ACLU of Nevada calls on Metro to stop honoring ICE detainers, says they constitute warrantless arrest
The American Civil Liberties Union (ACLU) of Nevada is calling on Clark County Sheriff Joseph Lombardo to stop honoring “detainers” from Immigration and Customs Enforcement in light of a new court ruling on their constitutionality.
The U.S. District Court for the Central District of California ruled Sept. 27 that ICE detainers violate the Fourth Amendment’s requirement that arrests must be made with a judicial warrant and probable cause. The ACLU’s letter Friday requested Metro inform the organization by Oct. 25 whether police will stop adhering to the detainers.

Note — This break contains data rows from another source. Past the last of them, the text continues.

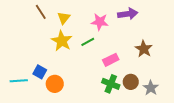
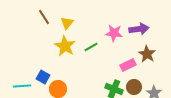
purple arrow: (128, 14) -> (139, 29), moved
pink star: (100, 22) -> (114, 33), moved
pink rectangle: (111, 60) -> (128, 65), moved

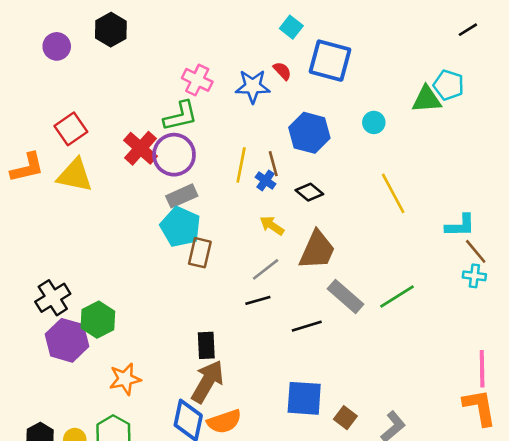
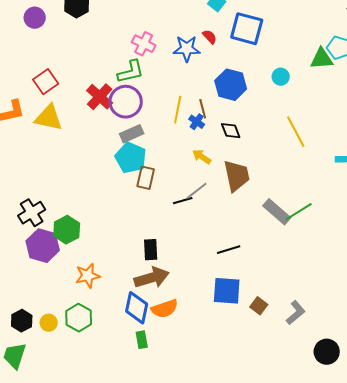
black diamond: (309, 192) -> (231, 131), turned 30
brown trapezoid: (317, 250) -> (237, 176), turned -36
gray rectangle: (345, 296) -> (277, 212), moved
black line: (258, 300) -> (183, 201), moved
black line: (307, 326) -> (229, 250), moved
brown arrow: (208, 382) -> (152, 278), turned 44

"It's time for this practice to stop,” ACLU of Nevada Legal Director Sherrie Royster said in a statement. “Nevada law does not authorize the LVMPD or any other local law enforcement agency to make arrests for civil immigration purposes, and the Constitution protects everyone from unlawful detention."
Detainers are requests from Immigration and Customs Enforcement (ICE) for jails to keep people behind bars for longer than they otherwise would be held for the underlying local charges that triggered their arrest. The hold gives ICE agents a chance to take custody of the person in a controlled environment and transfer them to immigration detention and await deportation proceedings.
The ruling imposes a “permanent injunction enjoining ICE from issuing detainers to state and local law enforcement agencies in states where there is no explicit state statute authorizing civil immigration arrests on detainers.”
With this injunction, any detainers sent from the Central District of California — which includes several major Southern California counties including Los Angeles and Orange — to any state without a state statute authorizing arrests for civil immigration are prohibited. Nevada does not currently have a state statute for civil immigration arrests and is no longer able to legally follow ICE detainers, the letter says.
“When LVMPD continues to maintain custody of an individual solely on the basis of an ICE detainer, this act constitutes a new ‘arrest’ under the Fourth Amendment of the U.S. Constitution,” Royster wrote in the letter.
While Metro has an agreement with ICE through the 287(g) program, the ACLU argued that the compact does not give the police immunity for holding individuals on ICE detainers because it only authorizes non-federal law enforcement to enforce immigration “to the extent consistent with state and local law.”
Metro officials did not immediately respond to an after-hours email seeking comment on the situation.